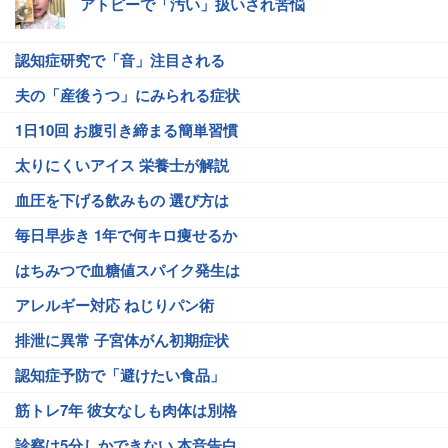
アトピーで「汚い」扱いされ苦悩
認知症研究で「音」注目される
夫の「産後うつ」にみられる症状
1日10回 お腹引き締まる簡単習慣
太りにくいアイス 栄養士が解説
血圧を下げる飲みもの 選び方は
毎日早歩き 1年で何キロ痩せるか
はちみつで血糖値スパイク発生は
アレルギー対応 ねじりパン術
排泄に異常 子宮体がん初期症状
認知症予防で「避けたい食品」
筋トレ7年 彼女なしも肉体は別格
診察は5分しかできない 本音告白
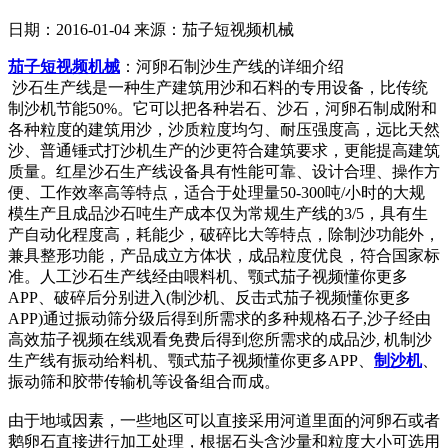
日期：2016-01-04
来源：茄子短视频机械
茄子短视频机械
：河卵石制沙生产线的详细介绍
沙石生产线是一种生产建筑用沙和石料的专用设备，比传统
制沙机节能50%。它可以把各种岩石、沙石，河卵石制成附和
各种粒度的建筑用沙，沙质粒度均匀、耐压强度高，远比天然
沙、普通锤式打沙机生产的沙更符合建筑要求，更能提高建筑
质量。红星沙石生产线设备具有性能可靠、设计合理、操作方
便、工作效率高等特点，适合于处理量50-300吨/小时的大规
模生产且成品沙石吨生产成本仅为常规生产线的3/5，具有生
产自动化程度高，耗能少，破碎比大等特点，除制沙功能外，
兼具整形功能，产品成立方体状，成品粒度优良，符合国家标
准。人工沙石生产线经由喂料机、颚式茄子视频懂你更多
APP、破碎后分别进入(制沙机、反击式茄子视频懂你更多
APP)通过振动筛分级后得到所需求的多种规格石子,沙子经由
高效茄子视频在线观看免费后得到您所需求的成品沙, 机制沙
生产线有振动给料机、颚式茄子视频懂你更多APP、
制沙机
、
振动筛和胶带传输机等设备组合而成。
由于地域因素，一些地区可以直接采用河道里面的河卵石或者
鹅卵石直接进行加工处理，根据石头含沙量和粒度大小可选用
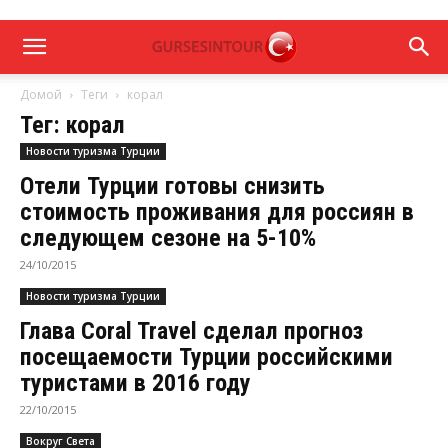
Домой
Теги
корал
Тег: корал
Новости туризма Турции
Отели Турции готовы снизить
стоимость проживания для россиян в
следующем сезоне на 5-10%
24/10/2015
Новости туризма Турции
Глава Coral Travel сделал прогноз
посещаемости Турции российскими
туристами в 2016 году
22/10/2015
Вокруг Света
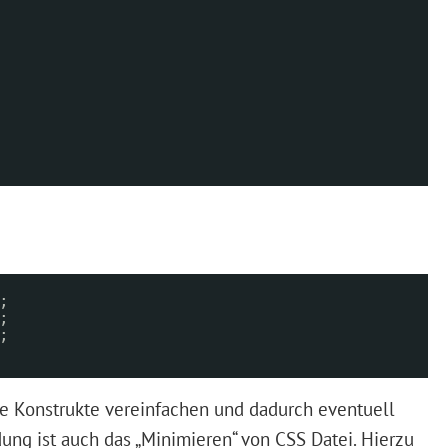
;
;
;
le Konstrukte vereinfachen und dadurch eventuell
ung ist auch das „Minimieren“ von CSS Datei. Hierzu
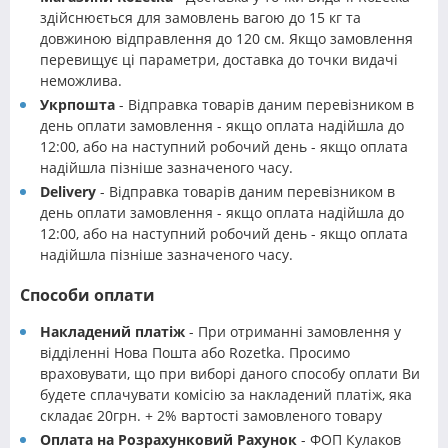
здійснюється для замовлень вагою до 15 кг та
довжиною відправлення до 120 см. Якщо замовлення
перевищує ці параметри, доставка до точки видачі
неможлива.
Укрпошта
- Відправка товарів даним перевізником в
день оплати замовлення - якщо оплата надійшла до
12:00, або на наступний робочий день - якщо оплата
надійшла пізніше зазначеного часу.
Delivery
- Відправка товарів даним перевізником в
день оплати замовлення - якщо оплата надійшла до
12:00, або на наступний робочий день - якщо оплата
надійшла пізніше зазначеного часу.
Способи оплати
Накладений платіж
- При отриманні замовлення у
відділенні Нова Пошта або Rozetka. Просимо
враховувати, що при виборі даного способу оплати Ви
будете сплачувати комісію за накладений платіж, яка
складає 20грн. + 2% вартості замовленого товару
Оплата на Розрахунковий Рахунок
- ФОП Кулаков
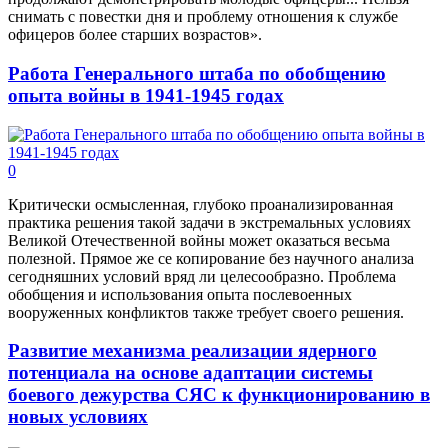
снимать с повестки дня и проблему отношения к службе
офицеров более старших возрастов».
Работа Генерального штаба по обобщению
опыта войны в 1941-1945 годах
0
Критически осмысленная, глубоко проанализированная
практика решения такой задачи в экстремальных условиях
Великой Отечественной войны может оказаться весьма
полезной. Прямое же се копирование без научного анализа
сегодняшних условий вряд ли целесообразно. Проблема
обобщения и использования опыта послевоенных
вооруженных конфликтов также требует своего решения.
Развитие механизма реализации ядерного
потенциала на основе адаптации системы
боевого дежурства СЯС к функционированию в
новых условиях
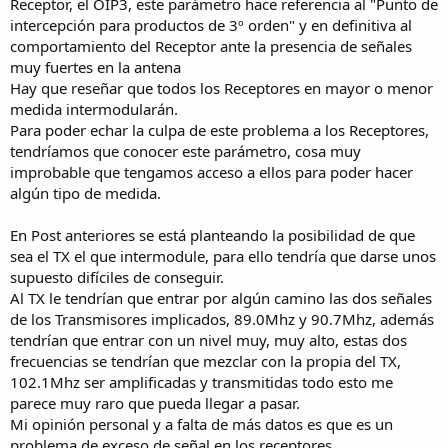
Receptor, el OIP3, este parámetro hace referencia al "Punto de
intercepción para productos de 3º orden" y en definitiva al
comportamiento del Receptor ante la presencia de señales
muy fuertes en la antena
Hay que reseñar que todos los Receptores en mayor o menor
medida intermodularán.
Para poder echar la culpa de este problema a los Receptores,
tendríamos que conocer este parámetro, cosa muy
improbable que tengamos acceso a ellos para poder hacer
algún tipo de medida.
En Post anteriores se está planteando la posibilidad de que
sea el TX el que intermodule, para ello tendría que darse unos
supuesto difíciles de conseguir.
Al TX le tendrían que entrar por algún camino las dos señales
de los Transmisores implicados, 89.0Mhz y 90.7Mhz, además
tendrían que entrar con un nivel muy, muy alto, estas dos
frecuencias se tendrían que mezclar con la propia del TX,
102.1Mhz ser amplificadas y transmitidas todo esto me
parece muy raro que pueda llegar a pasar.
Mi opinión personal y a falta de más datos es que es un
problema de exceso de señal en los receptores.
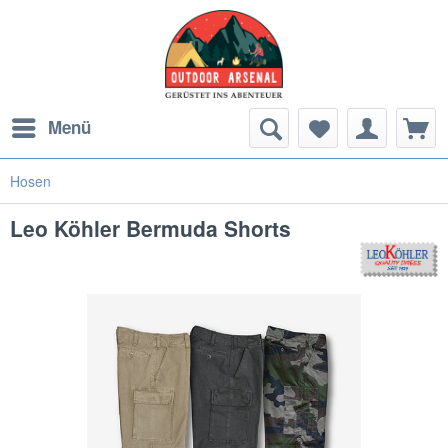
Menü
Hosen
Leo Köhler Bermuda Shorts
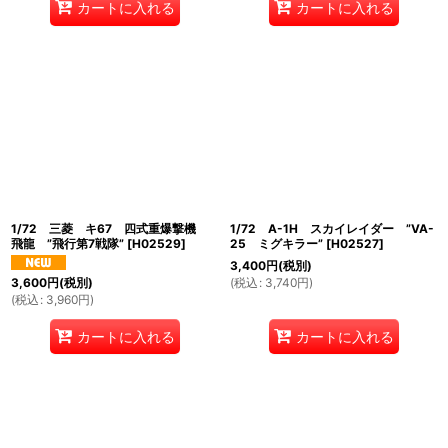
カートに入れる
カートに入れる
1/72 三菱 キ67 四式重爆撃機
1/72 A-1H スカイレイダー ”VA-
飛龍 ”飛行第7戦隊”
[
H02529
]
25 ミグキラー”
[
H02527
]
3,400
円
(税別)
(
税込
:
3,740
円
)
3,600
円
(税別)
(
税込
:
3,960
円
)
カートに入れる
カートに入れる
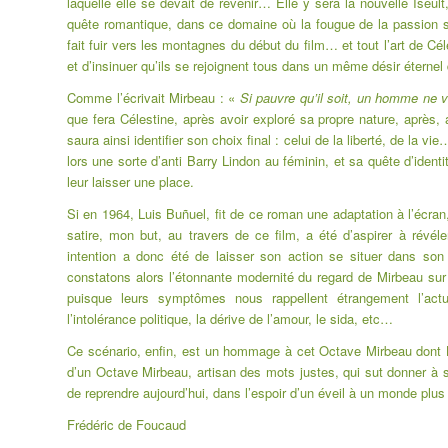
laquelle elle se devait de revenir… Elle y sera la nouvelle Iseu
quête romantique, dans ce domaine où la fougue de la passion s
fait fuir vers les montagnes du début du film… et tout l’art de C
et d’insinuer qu’ils se rejoignent tous dans un même désir étern
Comme l’écrivait Mirbeau : «
Si pauvre qu’il soit, un homme ne v
que fera Célestine, après avoir exploré sa propre nature, après, au
saura ainsi identifier son choix final : celui de la liberté, de la v
lors une sorte d’anti Barry Lindon au féminin, et sa quête d’iden
leur laisser une place.
Si en 1964, Luis Buñuel, fit de ce roman une adaptation à l’écran
satire, mon but, au travers de ce film, a été d’aspirer à révél
intention a donc été de laisser son action se situer dans son
constatons alors l’étonnante modernité du regard de Mirbeau sur
puisque leurs symptômes nous rappellent étrangement l’actue
l’intolérance politique, la dérive de l’amour, le sida, etc…
Ce scénario, enfin, est un hommage à cet Octave Mirbeau dont Lea
d’un Octave Mirbeau, artisan des mots justes, qui sut donner à 
de reprendre aujourd’hui, dans l’espoir d’un éveil à un monde plu
Frédéric de Foucaud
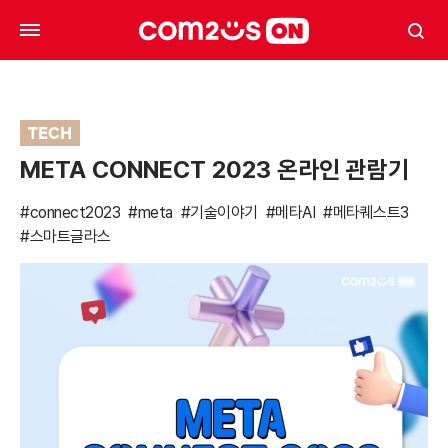
TECH
META CONNECT 2023 온라인 관람기
#connect2023
#meta
#기술이야기
#메타AI
#메타퀘스트3
#스마트글라스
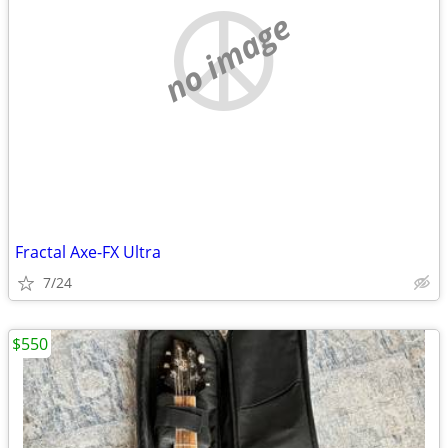
no image
Fractal Axe-FX Ultra
7/24
$550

○ ○ ○ ○

* THE TASK
Every line of the data above is to be set down word for word, with the pictures left out.

* ANSWER TO THIS PROBLEM
アトピーで「汚い」扱いされ苦悩
認知症研究で「音」注目される
夫の「産後うつ」にみられる症状
1日10回 お腹引き締まる簡単習慣
太りにくいアイス 栄養士が解説
血圧を下げる飲みもの 選び方は
毎日早歩き 1年で何キロ痩せるか
はちみつで血糖値スパイク発生は
アレルギー対応 ねじりパン術
排泄に異常 子宮体がん初期症状
認知症予防で「避けたい食品」
筋トレ7年 彼女なしも肉体は別格
診察は5分しかできない 本音告白
日期：2016-01-04
来源：茄子短视频机械
茄子短视频机械
：河卵石制沙生产线的详细介绍
沙石生产线是一种生产建筑用沙和石料的专用设备，比传统
制沙机节能50%。它可以把各种岩石、沙石，河卵石制成附和
各种粒度的建筑用沙，沙质粒度均匀、耐压强度高，远比天然
沙、普通锤式打沙机生产的沙更符合建筑要求，更能提高建筑
质量。红星沙石生产线设备具有性能可靠、设计合理、操作方
便、工作效率高等特点，适合于处理量50-300吨/小时的大规
模生产且成品沙石吨生产成本仅为常规生产线的3/5，具有生
产自动化程度高，耗能少，破碎比大等特点，除制沙功能外，
兼具整形功能，产品成立方体状，成品粒度优良，符合国家标
准。人工沙石生产线经由喂料机、颚式茄子视频懂你更多
APP、破碎后分别进入(制沙机、反击式茄子视频懂你更多
APP)通过振动筛分级后得到所需求的多种规格石子,沙子经由
高效茄子视频在线观看免费后得到您所需求的成品沙, 机制沙
生产线有振动给料机、颚式茄子视频懂你更多APP、
制沙机
、
振动筛和胶带传输机等设备组合而成。
由于地域因素，一些地区可以直接采用河道里面的河卵石或者
鹅卵石直接进行加工处理，根据石头含沙量和粒度大小可选用
Домой
Теги
корал
Тег: корал
Новости туризма Турции
Отели Турции готовы снизить
стоимость проживания для россиян в
следующем сезоне на 5-10%
24/10/2015
Новости туризма Турции
Глава Coral Travel сделал прогноз
посещаемости Турции российскими
туристами в 2016 году
22/10/2015
Вокруг Света
;
;
;
le Konstrukte vereinfachen und dadurch eventuell
ung ist auch das „Minimieren“ von CSS Datei. Hierzu
здійснюється для замовлень вагою до 15 кг та
довжиною відправлення до 120 см. Якщо замовлення
перевищує ці параметри, доставка до точки видачі
неможлива.
Укрпошта
- Відправка товарів даним перевізником в
день оплати замовлення - якщо оплата надійшла до
12:00, або на наступний робочий день - якщо оплата
надійшла пізніше зазначеного часу.
Delivery
- Відправка товарів даним перевізником в
день оплати замовлення - якщо оплата надійшла до
12:00, або на наступний робочий день - якщо оплата
надійшла пізніше зазначеного часу.
Способи оплати
Накладений платіж
- При отриманні замовлення у
відділенні Нова Пошта або Rozetka. Просимо
враховувати, що при виборі даного способу оплати Ви
будете сплачувати комісію за накладений платіж, яка
складає 20грн. + 2% вартості замовленого товару
Оплата на Розрахунковий Рахунок
- ФОП Кулаков
снимать с повестки дня и проблему отношения к службе
офицеров более старших возрастов».
Работа Генерального штаба по обобщению
опыта войны в 1941-1945 годах
0
Критически осмысленная, глубоко проанализированная
практика решения такой задачи в экстремальных условиях
Великой Отечественной войны может оказаться весьма
полезной. Прямое же се копирование без научного анализа
сегодняшних условий вряд ли целесообразно. Проблема
обобщения и использования опыта послевоенных
вооруженных конфликтов также требует своего решения.
Развитие механизма реализации ядерного
потенциала на основе адаптации системы
боевого дежурства СЯС к функционированию в
новых условиях
Receptor, el OIP3, este parámetro hace referencia al "Punto de
intercepción para productos de 3º orden" y en definitiva al
comportamiento del Receptor ante la presencia de señales
muy fuertes en la antena
Hay que reseñar que todos los Receptores en mayor o menor
medida intermodularán.
Para poder echar la culpa de este problema a los Receptores,
tendríamos que conocer este parámetro, cosa muy
improbable que tengamos acceso a ellos para poder hacer
algún tipo de medida.
En Post anteriores se está planteando la posibilidad de que
sea el TX el que intermodule, para ello tendría que darse unos
supuesto difíciles de conseguir.
Al TX le tendrían que entrar por algún camino las dos señales
de los Transmisores implicados, 89.0Mhz y 90.7Mhz, además
tendrían que entrar con un nivel muy, muy alto, estas dos
frecuencias se tendrían que mezclar con la propia del TX,
102.1Mhz ser amplificadas y transmitidas todo esto me
parece muy raro que pueda llegar a pasar.
Mi opinión personal y a falta de más datos es que es un
problema de exceso de señal en los receptores.
Menü
Hosen
Leo Köhler Bermuda Shorts
カートに入れる
カートに入れる
1/72 三菱 キ67 四式重爆撃機
1/72 A-1H スカイレイダー ”VA-
飛龍 ”飛行第7戦隊”
[
H02529
]
25 ミグキラー”
[
H02527
]
3,400
円
(税別)
(
税込
:
3,740
円
)
3,600
円
(税別)
(
税込
:
3,960
円
)
カートに入れる
カートに入れる
laquelle elle se devait de revenir… Elle y sera la nouvelle Iseu
quête romantique, dans ce domaine où la fougue de la passion s
fait fuir vers les montagnes du début du film… et tout l’art de C
et d’insinuer qu’ils se rejoignent tous dans un même désir étern
Comme l’écrivait Mirbeau : «
Si pauvre qu’il soit, un homme ne v
que fera Célestine, après avoir exploré sa propre nature, après, au
saura ainsi identifier son choix final : celui de la liberté, de la v
lors une sorte d’anti Barry Lindon au féminin, et sa quête d’iden
leur laisser une place.
Si en 1964, Luis Buñuel, fit de ce roman une adaptation à l’écran
satire, mon but, au travers de ce film, a été d’aspirer à révél
intention a donc été de laisser son action se situer dans son
constatons alors l’étonnante modernité du regard de Mirbeau sur
puisque leurs symptômes nous rappellent étrangement l’actue
l’intolérance politique, la dérive de l’amour, le sida, etc…
Ce scénario, enfin, est un hommage à cet Octave Mirbeau dont Lea
d’un Octave Mirbeau, artisan des mots justes, qui sut donner à 
de reprendre aujourd’hui, dans l’espoir d’un éveil à un monde plu
Frédéric de Foucaud
TECH
META CONNECT 2023 온라인 관람기
#connect2023
#meta
#기술이야기
#메타AI
#메타퀘스트3
#스마트글라스
no image
Fractal Axe-FX Ultra
7/24
$550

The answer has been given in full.